START Supplied data

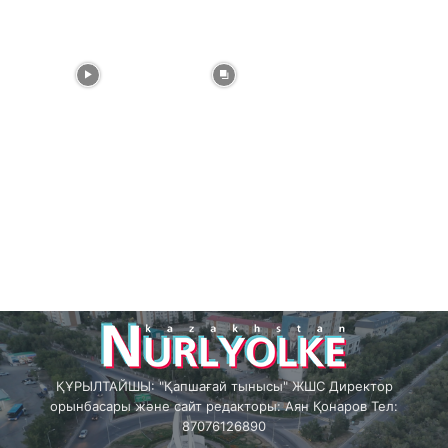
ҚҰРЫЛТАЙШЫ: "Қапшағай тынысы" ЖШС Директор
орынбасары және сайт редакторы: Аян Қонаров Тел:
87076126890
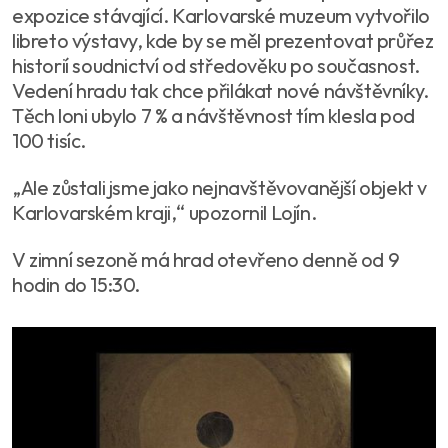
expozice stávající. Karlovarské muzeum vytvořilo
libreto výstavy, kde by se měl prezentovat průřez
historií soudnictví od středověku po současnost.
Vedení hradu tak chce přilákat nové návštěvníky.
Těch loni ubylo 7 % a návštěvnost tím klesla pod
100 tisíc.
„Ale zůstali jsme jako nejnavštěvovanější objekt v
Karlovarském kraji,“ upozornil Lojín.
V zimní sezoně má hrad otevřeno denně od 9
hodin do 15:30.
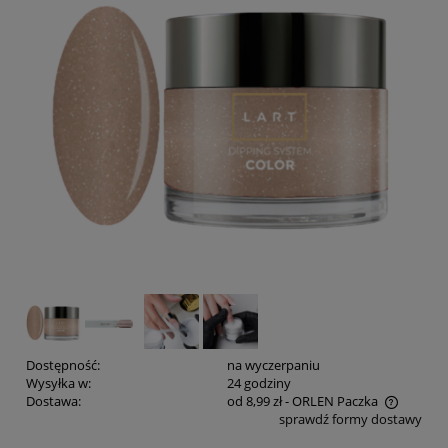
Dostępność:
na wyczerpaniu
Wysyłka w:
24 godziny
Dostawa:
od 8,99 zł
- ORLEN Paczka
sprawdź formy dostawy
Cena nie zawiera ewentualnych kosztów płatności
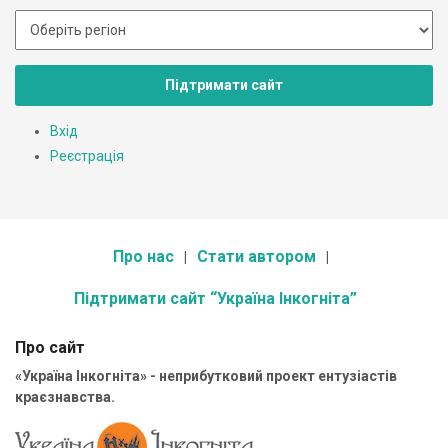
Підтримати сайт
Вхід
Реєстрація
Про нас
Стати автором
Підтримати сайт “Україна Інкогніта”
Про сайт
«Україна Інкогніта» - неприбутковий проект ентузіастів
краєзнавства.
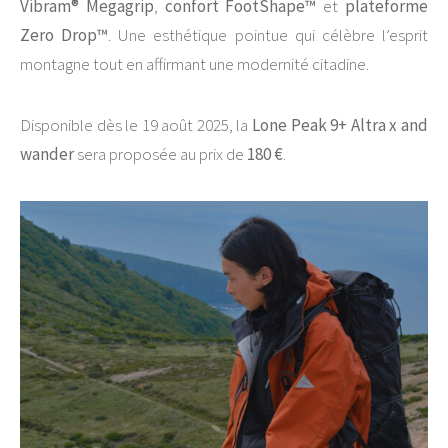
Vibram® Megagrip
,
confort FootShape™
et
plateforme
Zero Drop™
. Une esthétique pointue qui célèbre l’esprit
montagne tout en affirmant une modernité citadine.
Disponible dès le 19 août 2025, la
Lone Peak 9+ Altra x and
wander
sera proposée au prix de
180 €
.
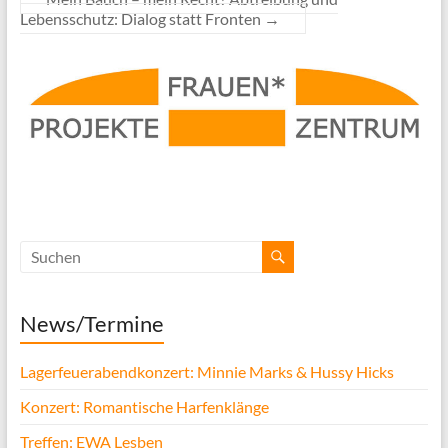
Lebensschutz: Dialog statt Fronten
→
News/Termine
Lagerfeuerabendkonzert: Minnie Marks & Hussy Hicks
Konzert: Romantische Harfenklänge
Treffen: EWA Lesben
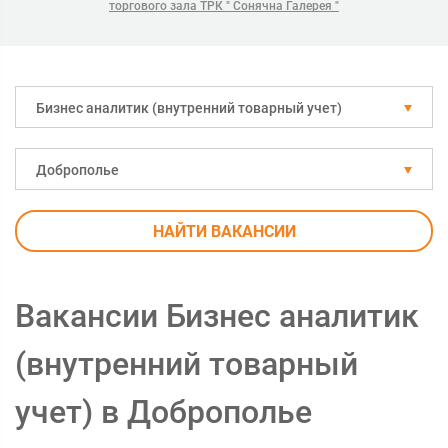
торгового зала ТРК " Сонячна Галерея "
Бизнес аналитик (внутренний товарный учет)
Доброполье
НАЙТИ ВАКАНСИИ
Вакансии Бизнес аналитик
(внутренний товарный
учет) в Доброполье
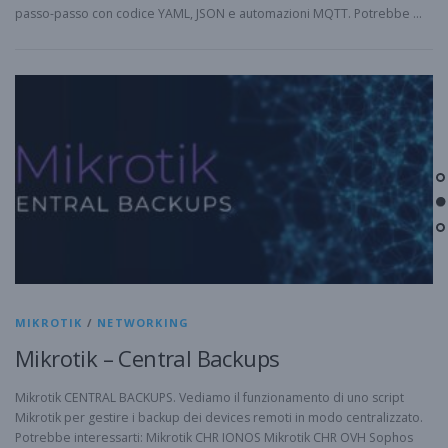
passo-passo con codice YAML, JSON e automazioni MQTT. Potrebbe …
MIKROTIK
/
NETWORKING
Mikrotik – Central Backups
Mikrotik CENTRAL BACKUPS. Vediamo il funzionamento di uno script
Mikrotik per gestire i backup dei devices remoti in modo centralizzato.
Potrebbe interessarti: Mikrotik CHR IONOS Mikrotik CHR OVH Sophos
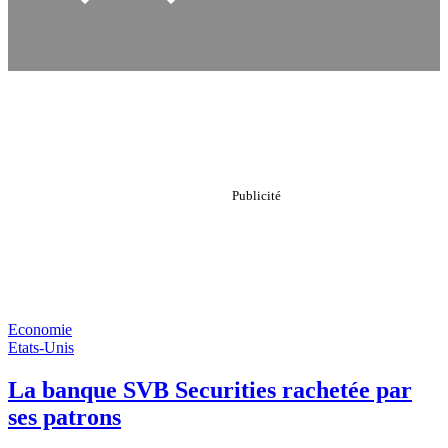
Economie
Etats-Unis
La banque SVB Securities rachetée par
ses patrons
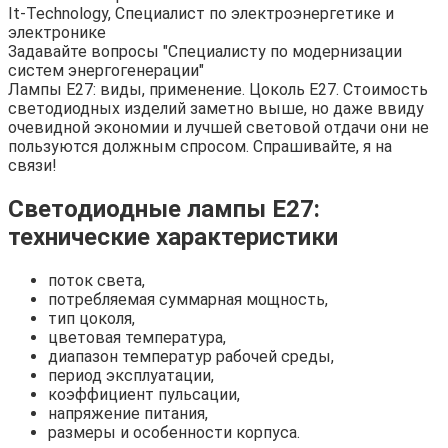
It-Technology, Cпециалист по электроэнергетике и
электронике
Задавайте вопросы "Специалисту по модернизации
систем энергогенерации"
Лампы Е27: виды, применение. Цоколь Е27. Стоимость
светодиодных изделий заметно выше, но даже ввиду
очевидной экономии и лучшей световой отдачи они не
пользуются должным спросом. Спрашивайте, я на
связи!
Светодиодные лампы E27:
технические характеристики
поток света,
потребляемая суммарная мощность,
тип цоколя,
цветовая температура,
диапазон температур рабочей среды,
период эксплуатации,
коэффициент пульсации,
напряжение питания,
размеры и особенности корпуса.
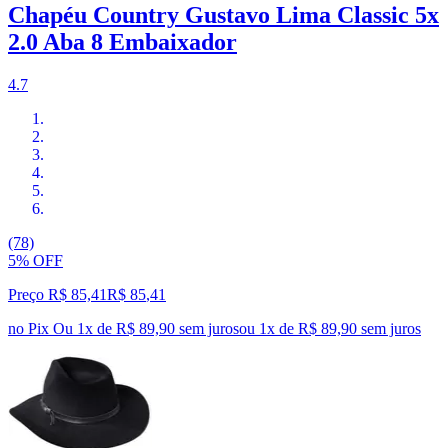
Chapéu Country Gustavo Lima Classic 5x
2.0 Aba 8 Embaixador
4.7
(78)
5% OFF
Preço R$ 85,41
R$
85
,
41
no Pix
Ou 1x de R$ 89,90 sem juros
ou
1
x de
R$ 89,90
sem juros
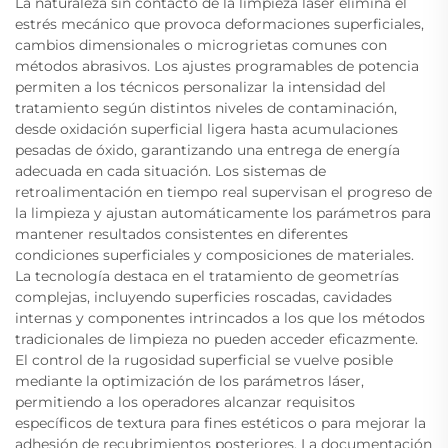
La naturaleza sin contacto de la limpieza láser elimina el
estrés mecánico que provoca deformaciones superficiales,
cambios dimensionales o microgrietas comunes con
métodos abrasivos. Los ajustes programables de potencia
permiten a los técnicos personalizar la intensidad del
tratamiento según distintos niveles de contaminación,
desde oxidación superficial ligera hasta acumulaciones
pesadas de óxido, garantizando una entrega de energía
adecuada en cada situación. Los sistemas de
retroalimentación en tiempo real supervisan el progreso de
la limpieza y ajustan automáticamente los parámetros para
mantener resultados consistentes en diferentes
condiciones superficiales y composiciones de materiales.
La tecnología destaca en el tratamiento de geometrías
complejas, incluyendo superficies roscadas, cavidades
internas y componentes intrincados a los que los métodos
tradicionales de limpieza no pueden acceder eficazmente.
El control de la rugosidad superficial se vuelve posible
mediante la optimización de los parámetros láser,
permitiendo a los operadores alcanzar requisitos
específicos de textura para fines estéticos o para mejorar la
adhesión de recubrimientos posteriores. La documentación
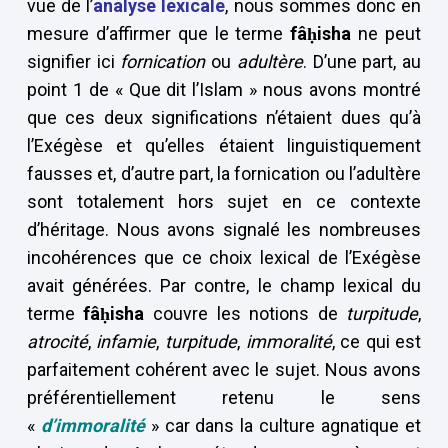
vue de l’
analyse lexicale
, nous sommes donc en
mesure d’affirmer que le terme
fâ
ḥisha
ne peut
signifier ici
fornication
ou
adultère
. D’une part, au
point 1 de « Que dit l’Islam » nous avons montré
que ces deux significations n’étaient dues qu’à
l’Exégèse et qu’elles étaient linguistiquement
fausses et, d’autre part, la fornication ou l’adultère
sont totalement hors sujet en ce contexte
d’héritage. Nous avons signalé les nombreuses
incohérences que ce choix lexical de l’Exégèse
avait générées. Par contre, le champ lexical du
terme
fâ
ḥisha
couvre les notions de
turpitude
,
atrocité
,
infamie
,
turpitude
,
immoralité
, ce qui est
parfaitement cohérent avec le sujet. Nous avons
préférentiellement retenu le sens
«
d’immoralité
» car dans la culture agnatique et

END Supplied data
START Supplied data

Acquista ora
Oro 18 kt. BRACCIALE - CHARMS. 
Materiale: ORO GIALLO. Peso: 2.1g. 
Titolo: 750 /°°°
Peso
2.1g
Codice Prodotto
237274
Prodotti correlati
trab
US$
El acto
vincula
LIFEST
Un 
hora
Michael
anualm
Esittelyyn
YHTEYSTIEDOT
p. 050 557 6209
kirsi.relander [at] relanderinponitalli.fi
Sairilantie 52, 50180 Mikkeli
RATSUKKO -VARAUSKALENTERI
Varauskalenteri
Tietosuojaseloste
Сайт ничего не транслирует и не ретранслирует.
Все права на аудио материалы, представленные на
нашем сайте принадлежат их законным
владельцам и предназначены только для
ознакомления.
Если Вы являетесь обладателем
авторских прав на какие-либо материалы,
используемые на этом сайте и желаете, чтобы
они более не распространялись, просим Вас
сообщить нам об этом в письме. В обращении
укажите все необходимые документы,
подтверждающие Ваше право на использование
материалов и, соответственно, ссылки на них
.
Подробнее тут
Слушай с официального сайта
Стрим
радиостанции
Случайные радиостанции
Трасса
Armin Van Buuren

END Supplied data

== Aim of the exercise ==
Starting at the line with "Preço R$ 85,41" in the entries above, write out every line exactly until the line with "métodos abrasivos. Los" has been written. Include no pictures and nothing more.

== Solution for this task ==
Preço R$ 85,41
R$
85
,
41
no Pix
Ou 1x de R$ 89,90 sem juros
ou
1
x de
R$ 89,90
sem juros
La naturaleza sin contacto de la limpieza láser elimina el
estrés mecánico que provoca deformaciones superficiales,
cambios dimensionales o microgrietas comunes con
métodos abrasivos. Los ajustes programables de potencia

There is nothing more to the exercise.